- _PROBLEM DESCRIPTION_
Work out how many lines of the data below hold the string "объединение". Answer with that number alone.

- _GIVEN ENTRIES_
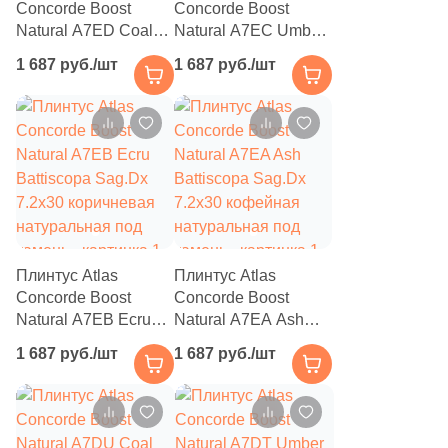
Concorde Boost
Concorde Boost
519
33x60 (
)
Natural A7ED Coal
Natural A7EC Umber
Battiscopa Sag.Dx
Battiscopa Sag.Dx
3
34.3x34.3 (
)
1 687 руб./шт
1 687 руб./шт
7.2x30 черная
7.2x30 коричневая
натуральная под
натуральная под
6
34x40.2 (
)
камень
камень
23
34x34 (
)
3
36x32 (
)
16
36x36 (
)
36
37.5x150 (
)
Плинтус Atlas
Плинтус Atlas
41
37.5x37.5 (
)
Concorde Boost
Concorde Boost
Natural A7EB Ecru
Natural A7EA Ash
20
37.5x75 (
)
Battiscopa Sag.Dx
Battiscopa Sag.Dx
1 687 руб./шт
1 687 руб./шт
7.2x30 коричневая
7.2x30 кофейная
2
40.2x30 (
)
натуральная под
натуральная под
4
40.2x9.6 (
)
камень
камень
2
40.2x34 (
)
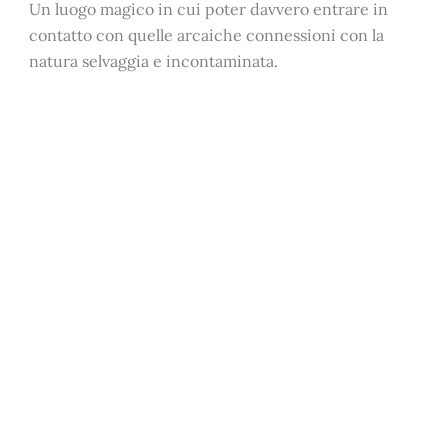
Un luogo magico in cui poter davvero entrare in
contatto con quelle arcaiche connessioni con la
natura selvaggia e incontaminata.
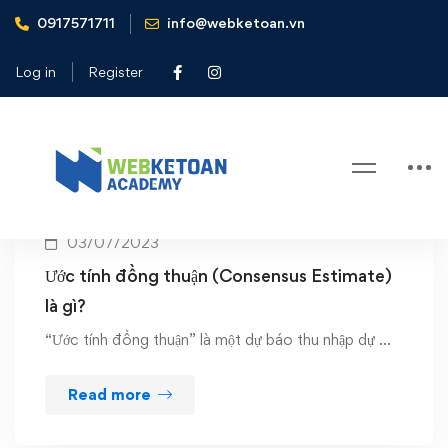
0917571711
info@webketoan.vn
Home
Consensus Estimate
Log in
Register
Tag: Consensus Estimate
03/07/2023
Ước tính đồng thuận (Consensus Estimate)
là gì?
“Ước tính đồng thuận” là một dự báo thu nhập dự …
Read more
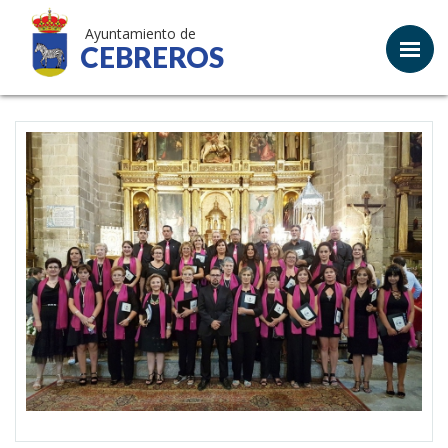
Ayuntamiento de
CEBREROS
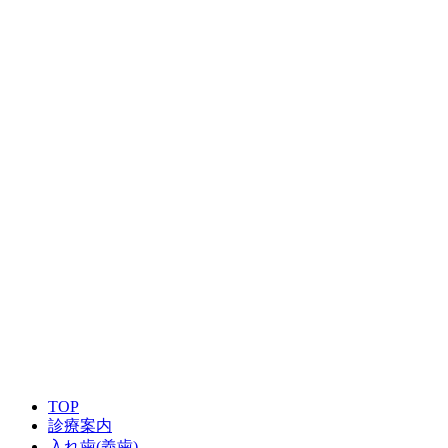
TOP
診療案内
入れ歯(義歯)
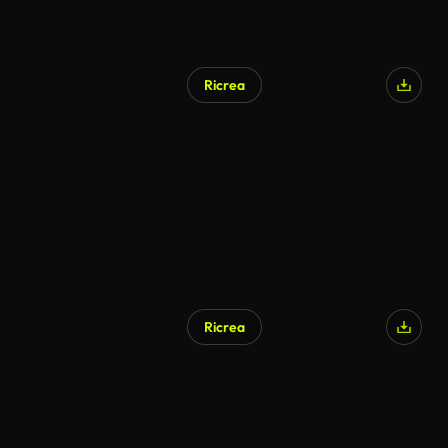
Ricrea
Ricrea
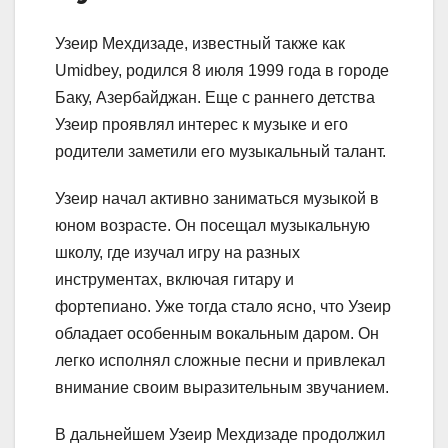
Узеир Мехдизаде, известный также как
Umidbey, родился 8 июля 1999 года в городе
Баку, Азербайджан. Еще с раннего детства
Узеир проявлял интерес к музыке и его
родители заметили его музыкальный талант.
Узеир начал активно заниматься музыкой в
юном возрасте. Он посещал музыкальную
школу, где изучал игру на разных
инструментах, включая гитару и
фортепиано. Уже тогда стало ясно, что Узеир
обладает особенным вокальным даром. Он
легко исполнял сложные песни и привлекал
внимание своим выразительным звучанием.
В дальнейшем Узеир Мехдизаде продолжил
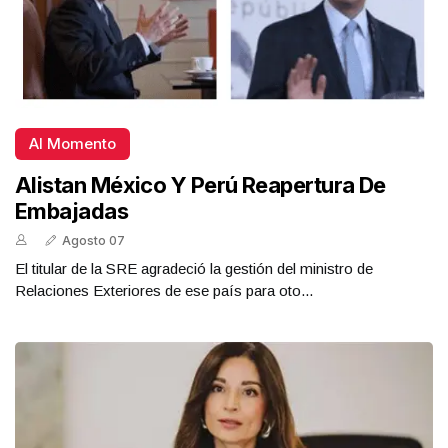
Al Momento
Alistan México Y Perú Reapertura De
Embajadas
Agosto 07
El titular de la SRE agradeció la gestión del ministro de
Relaciones Exteriores de ese país para oto...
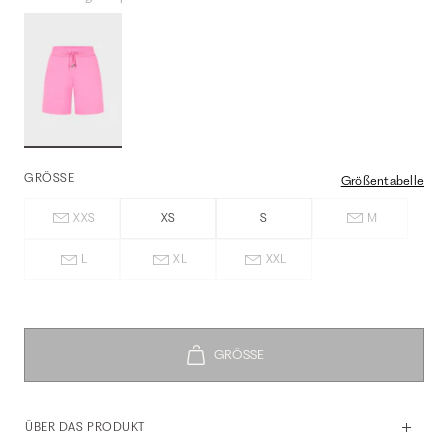
GRÖSSE
Größentabelle
XXS
XS
S
M
L
XL
XXL
ÜBER DAS PRODUKT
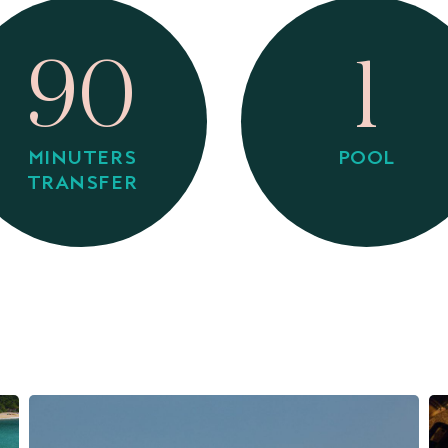
90
1
MINUTERS
POOL
TRANSFER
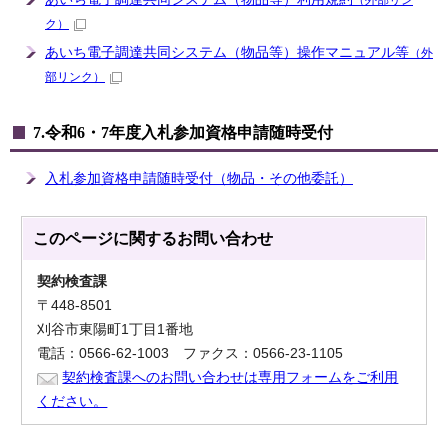
（外部リン
ク）
あいち電子調達共同システム（物品等）操作マニュアル等
（外
部リンク）
7.令和6・7年度入札参加資格申請随時受付
入札参加資格申請随時受付（物品・その他委託）
このページに関する
お問い合わせ
契約検査課
〒448-8501
刈谷市東陽町1丁目1番地
電話：0566-62-1003 ファクス：0566-23-1105
契約検査課へのお問い合わせは専用フォームをご利用
ください。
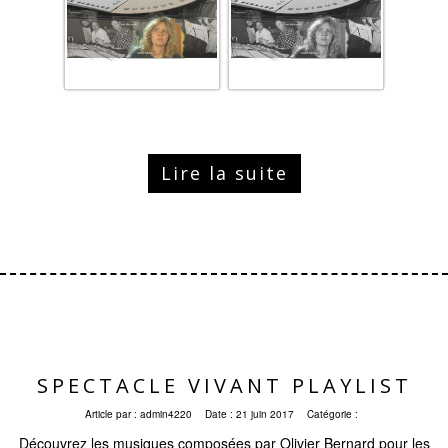
Lire la suite
SPECTACLE VIVANT PLAYLIST
Article par :
admin4220
Date :
21 juin 2017
Catégorie :
Découvrez les musiques composées par Olivier Bernard pour les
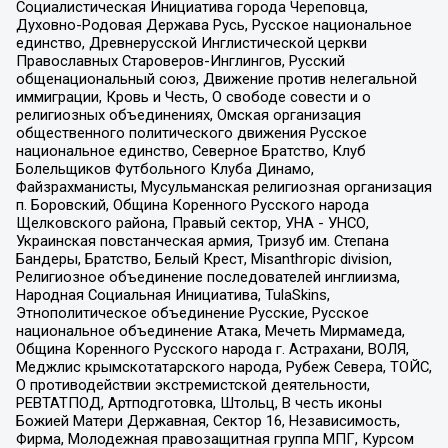
Социалистическая Инициатива города Череповца,
Духовно-Родовая Держава Русь, Русское национальное
единство, Древнерусской Инглистической церкви
Православных Староверов-Инглингов, Русский
общенациональный союз, Движение против нелегальной
иммиграции, Кровь и Честь, О свободе совести и о
религиозных объединениях, Омская организация
общественного политического движения Русское
национальное единство, Северное Братство, Клуб
Болельщиков Футбольного Клуба Динамо,
Файзрахманисты, Мусульманская религиозная организация
п. Боровский, Община Коренного Русского народа
Щелковского района, Правый сектор, УНА - УНСО,
Украинская повстанческая армия, Тризуб им. Степана
Бандеры, Братство, Белый Крест, Misanthropic division,
Религиозное объединение последователей инглиизма,
Народная Социальная Инициатива, TulaSkins,
Этнополитическое объединение Русские, Русское
национальное объединение Атака, Мечеть Мирмамеда,
Община Коренного Русского народа г. Астрахани, ВОЛЯ,
Меджлис крымскотатарского народа, Рубеж Севера, ТОЙС,
О противодействии экстремистской деятельности,
РЕВТАТПОД, Артподготовка, Штольц, В честь иконы
Божией Матери Державная, Сектор 16, Независимость,
Фирма, Молодежная правозащитная группа МПГ, Курсом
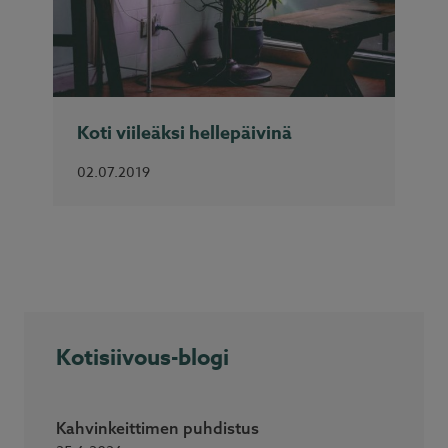
Koti viileäksi hellepäivinä
02.07.2019
Kotisiivous-blogi
Kahvinkeittimen puhdistus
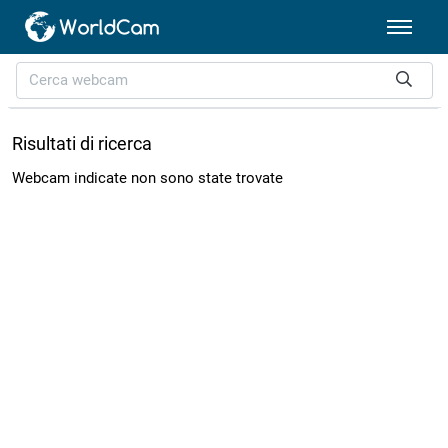
Risultati di ricerca
Webcam indicate non sono state trovate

- _COMPLETED EXERCISE_
3